En Donantes de sueño Russell construye toda una terminología ad-hoc para su historia:  orexines (pacientes con pérdida total de sueño con la señal neuropéptida de la orexina dañada), UDs (apócope del interminable Último Día -“ojos desolados, pómulos hundidos y piel nacarada”-convertido en insulto por los niños: “eres un UD”), Mundos Nocturnos (“filas cerradas de insomnes contra la noche”, algo así como las caravanas circulares del Oeste, que se forman en los márgenes de las ciudades), Campañas de sueño con imágenes impactantes (una joven a la que tras cinco semanas de pérdida de sueño las trenzas se le vuelven blancas y los ojos están tan hinchados que no se le ven los párpados), Microsueños imperceptibles para los insomnes (regiones del cerebro desconectadas, redes neuronales que se apagan y vuelven a encenderse), transfusiones de sueño vs terapia electroconvulsiva (ambas producen cambios en la química cerebral del receptor),  combinaciones de polisueño, cámaras de incubación del sueño y polisomnografías, insomnes discrecionales (los que requieren de “rayos de sol perforadores del cerebro” para no dormir)… Y un sinfín de patologías más profusamente descritas en el DSM-12 (Diagnostic and Statistical Manual of Mental Disorders). Todo ello “aderezado” con el crecimiento de un mercado negro de mercachifles (sic) que abastecen a los insomnes con supuestos remedios: lámparas lunares (para aplacar la monotonía de la vigilia), medicamentos derivados de antiguos mirtos y líquenes, pájaros canoros cuyo canto es una biocura que reprograma los sueños de la mente, grillos con alas esmeralda convertidos en “máquinas de nanas orgánicas”, campos de amapolas como mantas olfativas que liberan “una sustancia aromática hipnótica”… 

Dormir o no dormir, esa es la cuestión (“Qué ojos. En carne viva. Las melenas de alambre. Redecillas cian de venas alrededor de las sienes, como una especie cruel de corona griega. Los dientes erosionados hasta un gris monocromo”). Dormir o no dormir, desear el elixir del sueño que es también elixir de vida.  Dormir o no dormir, aspirar a una donación que, aunque nadie lo admita, es imposible garantizar que no vaya a estar contaminada.
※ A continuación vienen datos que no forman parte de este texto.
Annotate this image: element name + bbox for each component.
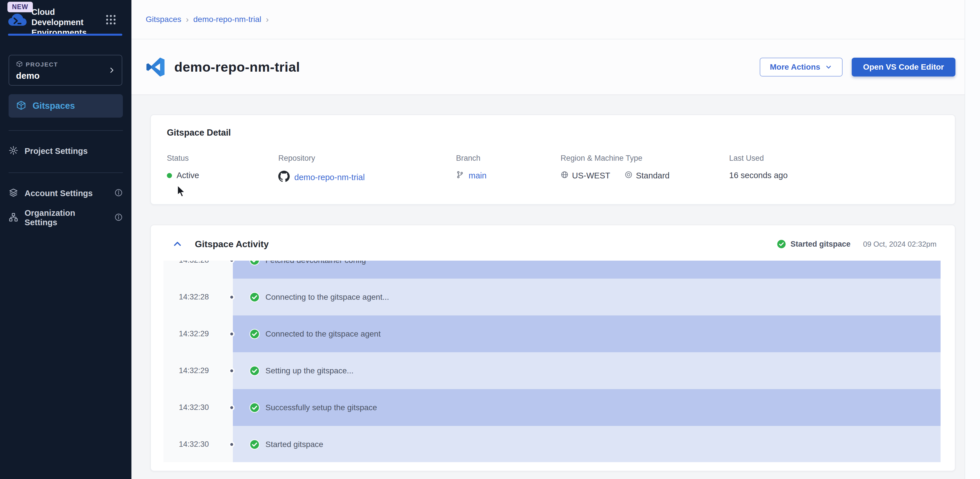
content-area: Gitspace Detail Status Active Repository [131,95,980,479]
breadcrumb-separator: › [186,14,189,24]
latest-event-badge: Started gitspace [777,240,851,249]
gitspace-activity-card: Gitspace Activity Started gitspace 09 Oc… [150,225,955,471]
check-circle-icon [250,292,260,302]
sidebar-item-gitspaces[interactable]: Gitspaces [9,94,123,117]
region-value: US-WEST [572,171,610,181]
scrollbar-track[interactable] [964,0,980,479]
log-message-cell: Started gitspace [233,426,940,462]
globe-icon [561,171,569,181]
check-circle-icon [250,439,260,450]
activity-header: Gitspace Activity Started gitspace 09 Oc… [151,236,940,252]
chevron-right-icon [108,67,115,74]
log-message: Started gitspace [266,440,323,449]
sidebar-item-account-settings[interactable]: Account Settings [0,184,131,202]
field-label: Region & Machine Type [561,154,729,163]
log-message: Connecting to the gitspace agent... [266,293,389,302]
project-name: demo [16,71,115,81]
log-message: Setting up the gitspace... [266,366,353,375]
sidebar-item-organization-settings[interactable]: Organization Settings [0,209,131,227]
log-row: 14:32:29 Connected to the gitspace agent [164,316,940,352]
sidebar-item-label: Account Settings [25,189,92,198]
latest-event-time: 09 Oct, 2024 02:32pm [863,240,937,249]
check-circle-icon [250,366,260,376]
breadcrumb: Gitspaces › demo-repo-nm-trial › [131,0,980,40]
info-icon[interactable] [114,189,123,198]
log-row: 14:32:28 Fetched devcontainer config [164,261,940,279]
project-selector[interactable]: PROJECT demo [9,55,122,86]
log-row: 14:32:30 Successfully setup the gitspace [164,389,940,426]
sidebar: NEW Cloud Development Environments [0,0,131,479]
field-region-machine: Region & Machine Type [561,154,729,184]
detail-card-title: Gitspace Detail [167,128,939,138]
info-icon[interactable] [114,213,123,223]
log-timestamp: 14:32:29 [164,316,233,352]
more-actions-button[interactable]: More Actions [760,58,843,76]
sidebar-accent-line [8,34,122,36]
page-title: demo-repo-nm-trial [174,59,300,75]
latest-event-label: Started gitspace [791,240,851,249]
app-title: Cloud Development Environments [32,7,89,38]
sidebar-divider [9,130,123,131]
project-label: PROJECT [26,61,58,68]
machine-type-value: Standard [636,171,670,181]
main-area: Gitspaces › demo-repo-nm-trial › demo-re… [131,0,980,479]
chevron-up-icon[interactable] [173,239,182,249]
timeline-dot-icon [229,368,235,374]
gitspaces-cube-icon [16,100,26,112]
sidebar-divider [9,173,123,173]
open-vscode-editor-button[interactable]: Open VS Code Editor [852,58,955,76]
sidebar-item-project-settings[interactable]: Project Settings [0,142,131,160]
field-label: Repository [278,154,456,163]
account-layers-icon [9,188,18,199]
chevron-down-icon [825,63,832,71]
field-last-used: Last Used 16 seconds ago [729,154,939,184]
log-message-cell: Setting up the gitspace... [233,352,940,389]
sidebar-header: NEW Cloud Development Environments [0,0,131,42]
vscode-icon [146,57,165,77]
timeline-dot-icon [229,331,235,337]
activity-log[interactable]: 14:32:28 Fetched devcontainer config 14:… [164,261,940,462]
project-cube-icon [16,60,23,68]
status-value: Active [177,171,199,180]
branch-link[interactable]: main [469,171,487,181]
organization-icon [9,213,18,223]
sidebar-item-label: Gitspaces [33,101,75,111]
breadcrumb-gitspaces[interactable]: Gitspaces [146,15,181,24]
field-repository: Repository demo-repo-nm-trial [278,154,456,184]
check-circle-icon [250,329,260,339]
timeline-dot-icon [229,405,235,411]
log-message-cell: Successfully setup the gitspace [233,389,940,426]
field-branch: Branch main [456,154,561,184]
field-label: Last Used [729,154,939,163]
check-circle-icon [250,403,260,413]
app-switcher-grid-icon[interactable] [105,14,116,25]
git-branch-icon [456,171,464,181]
app-window: NEW Cloud Development Environments [0,0,980,479]
github-icon [278,171,290,184]
sidebar-item-label: Organization Settings [25,208,108,227]
gitspace-detail-card: Gitspace Detail Status Active Repository [150,114,955,205]
log-message-cell: Connected to the gitspace agent [233,316,940,352]
check-circle-icon [777,240,786,249]
breadcrumb-separator: › [266,14,269,24]
log-row: 14:32:30 Started gitspace [164,426,940,462]
timeline-dot-icon [229,442,235,447]
new-badge: NEW [8,2,33,12]
log-timestamp: 14:32:29 [164,352,233,389]
log-message: Connected to the gitspace agent [266,330,380,339]
gear-icon [9,146,18,156]
check-circle-icon [250,261,260,265]
breadcrumb-repo[interactable]: demo-repo-nm-trial [193,15,261,24]
log-timestamp: 14:32:30 [164,389,233,426]
page-header: demo-repo-nm-trial More Actions Open VS … [131,40,980,95]
log-timestamp: 14:32:28 [164,279,233,316]
repository-link[interactable]: demo-repo-nm-trial [294,173,365,182]
log-timestamp: 14:32:30 [164,426,233,462]
log-message-cell: Fetched devcontainer config [233,261,940,279]
log-message: Successfully setup the gitspace [266,403,377,412]
last-used-value: 16 seconds ago [729,171,788,180]
log-timestamp: 14:32:28 [164,261,233,279]
log-message-cell: Connecting to the gitspace agent... [233,279,940,316]
activity-title: Gitspace Activity [195,239,269,249]
machine-type-icon [625,171,633,181]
Dormir o no dormir, encaminarse a Urgencias (“En Urgencias dan el alta a muchos nuevos insomnes cada noche. Los mandan a retorcerse en el exilio de sus colchones, a cortarse los ojos con la cuchilla -hola, Buñuel- de la luna hasta que aparezca un donante”) o a la internet profunda del tráfico de sueño. Dormir o no dormir. 
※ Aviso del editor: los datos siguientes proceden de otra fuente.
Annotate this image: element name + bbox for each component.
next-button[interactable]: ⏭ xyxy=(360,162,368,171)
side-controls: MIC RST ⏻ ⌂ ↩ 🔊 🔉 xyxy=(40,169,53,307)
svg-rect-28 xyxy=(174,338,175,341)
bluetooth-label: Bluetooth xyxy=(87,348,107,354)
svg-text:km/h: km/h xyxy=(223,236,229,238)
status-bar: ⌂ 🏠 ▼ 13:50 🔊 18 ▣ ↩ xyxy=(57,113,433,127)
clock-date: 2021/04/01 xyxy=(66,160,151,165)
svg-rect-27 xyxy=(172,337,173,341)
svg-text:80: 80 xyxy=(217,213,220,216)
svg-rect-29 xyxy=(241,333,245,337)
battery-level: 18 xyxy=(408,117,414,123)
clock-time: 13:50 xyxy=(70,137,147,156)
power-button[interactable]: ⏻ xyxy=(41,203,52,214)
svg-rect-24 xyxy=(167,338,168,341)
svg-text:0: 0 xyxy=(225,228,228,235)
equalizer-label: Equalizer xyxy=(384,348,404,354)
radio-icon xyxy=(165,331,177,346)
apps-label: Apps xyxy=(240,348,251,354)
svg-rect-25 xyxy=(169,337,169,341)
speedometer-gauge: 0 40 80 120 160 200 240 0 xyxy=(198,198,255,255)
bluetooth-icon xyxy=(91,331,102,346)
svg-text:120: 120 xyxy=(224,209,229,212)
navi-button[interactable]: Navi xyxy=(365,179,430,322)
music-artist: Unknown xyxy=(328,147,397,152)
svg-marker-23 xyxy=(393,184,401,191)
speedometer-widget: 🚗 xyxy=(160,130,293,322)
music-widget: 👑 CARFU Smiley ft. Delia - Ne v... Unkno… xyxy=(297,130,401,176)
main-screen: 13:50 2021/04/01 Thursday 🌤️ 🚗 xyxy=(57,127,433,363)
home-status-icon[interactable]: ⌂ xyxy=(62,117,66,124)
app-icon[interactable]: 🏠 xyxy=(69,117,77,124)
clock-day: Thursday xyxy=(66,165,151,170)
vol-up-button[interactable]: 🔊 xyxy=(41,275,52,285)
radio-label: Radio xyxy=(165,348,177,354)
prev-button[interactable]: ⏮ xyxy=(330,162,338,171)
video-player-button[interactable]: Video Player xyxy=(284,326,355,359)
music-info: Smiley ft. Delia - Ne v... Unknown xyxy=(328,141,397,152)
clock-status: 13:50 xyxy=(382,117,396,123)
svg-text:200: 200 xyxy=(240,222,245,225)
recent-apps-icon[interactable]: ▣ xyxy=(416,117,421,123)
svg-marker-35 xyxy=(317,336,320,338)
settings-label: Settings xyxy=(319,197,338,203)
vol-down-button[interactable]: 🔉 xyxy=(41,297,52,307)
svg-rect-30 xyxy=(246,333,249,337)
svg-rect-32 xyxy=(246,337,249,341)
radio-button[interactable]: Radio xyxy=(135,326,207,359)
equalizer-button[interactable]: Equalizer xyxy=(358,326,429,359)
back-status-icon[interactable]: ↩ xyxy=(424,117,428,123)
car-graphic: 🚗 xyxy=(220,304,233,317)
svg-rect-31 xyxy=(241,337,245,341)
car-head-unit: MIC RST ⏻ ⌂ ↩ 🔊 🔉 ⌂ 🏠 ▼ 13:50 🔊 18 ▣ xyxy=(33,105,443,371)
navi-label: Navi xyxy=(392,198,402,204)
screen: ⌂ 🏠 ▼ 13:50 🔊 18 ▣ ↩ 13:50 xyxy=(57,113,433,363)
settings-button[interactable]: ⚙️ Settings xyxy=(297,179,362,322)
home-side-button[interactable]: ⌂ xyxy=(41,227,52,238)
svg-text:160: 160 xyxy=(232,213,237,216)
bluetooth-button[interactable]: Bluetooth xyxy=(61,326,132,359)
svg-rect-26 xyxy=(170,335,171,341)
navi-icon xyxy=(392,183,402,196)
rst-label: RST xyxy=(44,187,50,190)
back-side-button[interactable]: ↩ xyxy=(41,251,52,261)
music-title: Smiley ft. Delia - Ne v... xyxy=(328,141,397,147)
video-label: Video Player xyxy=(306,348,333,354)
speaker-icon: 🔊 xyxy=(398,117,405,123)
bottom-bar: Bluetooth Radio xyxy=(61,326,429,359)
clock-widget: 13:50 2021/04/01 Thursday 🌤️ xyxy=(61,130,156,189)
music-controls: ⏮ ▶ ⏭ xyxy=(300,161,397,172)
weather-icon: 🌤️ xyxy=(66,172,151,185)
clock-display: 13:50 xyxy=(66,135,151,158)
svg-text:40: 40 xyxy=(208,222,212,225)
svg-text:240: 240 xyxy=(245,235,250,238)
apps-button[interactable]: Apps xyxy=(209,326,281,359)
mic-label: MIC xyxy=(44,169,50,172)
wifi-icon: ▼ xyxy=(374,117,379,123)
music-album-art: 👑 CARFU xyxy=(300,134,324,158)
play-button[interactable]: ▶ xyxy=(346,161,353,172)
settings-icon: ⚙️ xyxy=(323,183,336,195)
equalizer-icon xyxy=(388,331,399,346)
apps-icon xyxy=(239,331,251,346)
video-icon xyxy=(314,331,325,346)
Mientras leía Donantes de sueño no dejaba de tener en mente el ensayo ficcionado de Albert Pijuan Per què no repensem el canibalisme? (Medusa, 2023). Si allí el nudo gordiano era la falta de alimento aquí es la falta de sueño, pero ambos comparten el desarrollo de un discurso retórico, más allá de cualquier moral, en el que el fin último anula el análisis racional de la situación de partida. A su vez, Donantes de sueños se une, desde la ficción, a títulos recientes como El mal dormir de David Jiménez Torres (Libros del Asteroide, 2022), Insomnio de Marina Benjamin (Chai Editora, 2022) o Un malestar indefinido: un año sin dormir de Samantha Harvey (Anagrama, 2022). Dormir o no dormir, algo está pasando con nuestro sueño. 
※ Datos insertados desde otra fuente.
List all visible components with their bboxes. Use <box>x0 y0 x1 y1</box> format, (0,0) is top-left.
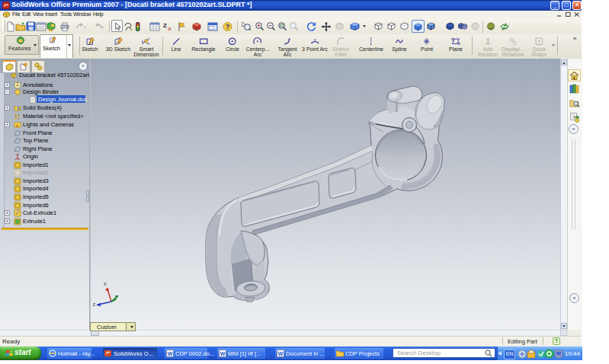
svg-text:a: a <box>168 25 171 32</box>
svg-text:?: ? <box>226 23 229 30</box>
svg-text:A: A <box>16 82 20 88</box>
svg-text:x: x <box>104 280 107 287</box>
svg-text:Z: Z <box>163 22 167 29</box>
svg-text:W: W <box>168 351 173 356</box>
svg-text:W: W <box>278 351 284 356</box>
svg-text:z: z <box>93 301 96 308</box>
svg-text:W: W <box>220 351 226 356</box>
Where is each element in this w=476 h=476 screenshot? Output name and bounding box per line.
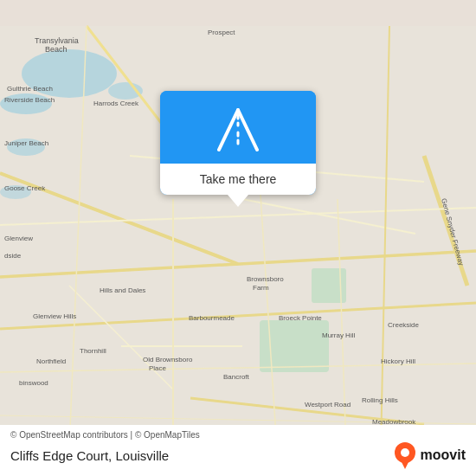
popup-card: Take me there: [160, 91, 316, 207]
svg-line-56: [219, 110, 238, 150]
map-background: Transylvania Beach Gulthrie Beach Rivers…: [0, 0, 476, 476]
svg-text:dside: dside: [4, 252, 22, 260]
svg-text:Riverside Beach: Riverside Beach: [4, 96, 55, 104]
svg-text:Northfield: Northfield: [36, 357, 66, 365]
location-name: Cliffs Edge Court, Louisville: [10, 448, 169, 463]
take-me-there-button[interactable]: Take me there: [160, 164, 316, 195]
svg-text:Murray Hill: Murray Hill: [322, 331, 355, 339]
svg-marker-61: [400, 459, 410, 469]
svg-text:Harrods Creek: Harrods Creek: [93, 100, 139, 107]
location-row: Cliffs Edge Court, Louisville moovit: [10, 441, 466, 469]
svg-text:Place: Place: [149, 364, 167, 372]
svg-text:Transylvania: Transylvania: [35, 36, 79, 45]
svg-text:Broeck Pointe: Broeck Pointe: [279, 314, 322, 322]
attribution-text: © OpenStreetMap contributors | © OpenMap…: [10, 430, 466, 440]
svg-text:Rolling Hills: Rolling Hills: [362, 396, 398, 404]
moovit-text: moovit: [421, 447, 466, 463]
svg-text:Beach: Beach: [45, 45, 68, 54]
svg-text:Goose Creek: Goose Creek: [4, 184, 46, 192]
moovit-pin-icon: [393, 441, 417, 469]
popup-box: Take me there: [160, 91, 316, 195]
svg-text:Thornhill: Thornhill: [80, 347, 106, 355]
svg-text:Glenview Hills: Glenview Hills: [33, 312, 76, 320]
svg-text:Hills and Dales: Hills and Dales: [100, 286, 145, 294]
svg-line-57: [238, 110, 257, 150]
svg-text:Gulthrie Beach: Gulthrie Beach: [7, 85, 53, 93]
svg-text:Prospect: Prospect: [208, 29, 235, 36]
svg-text:Barbourmeade: Barbourmeade: [189, 314, 235, 322]
road-icon: [210, 106, 266, 151]
svg-text:Westport Road: Westport Road: [305, 401, 351, 408]
map-container: Transylvania Beach Gulthrie Beach Rivers…: [0, 0, 476, 476]
svg-text:Old Brownsboro: Old Brownsboro: [143, 356, 193, 363]
popup-icon-area: [160, 91, 316, 164]
svg-text:Glenview: Glenview: [4, 235, 33, 242]
svg-text:Farm: Farm: [253, 284, 269, 292]
svg-point-62: [401, 448, 409, 457]
svg-text:Bancroft: Bancroft: [223, 373, 250, 381]
svg-text:Juniper Beach: Juniper Beach: [4, 139, 48, 147]
moovit-logo: moovit: [393, 441, 466, 469]
svg-text:Creekside: Creekside: [388, 321, 420, 329]
popup-tail: [228, 195, 248, 207]
svg-text:Hickory Hill: Hickory Hill: [381, 357, 415, 365]
svg-text:binswood: binswood: [19, 379, 48, 387]
bottom-bar: © OpenStreetMap contributors | © OpenMap…: [0, 425, 476, 476]
svg-text:Brownsboro: Brownsboro: [247, 275, 284, 283]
Regreso al principio de esta reseña, ¿vivimos ya una crisis mundial de sueño o tal afirmación es de momento una hipérbole ante una dolencia (trastorno) universal?, ¿“la gente se está ahogando en luz, despierta por completo” o todavía producimos suficiente sueño delta? No tengo certezas aunque, tímidamente, me atrevo a parafrasear la frase célebre: un fantasma recorre el mundo: el fantasma del insomnio.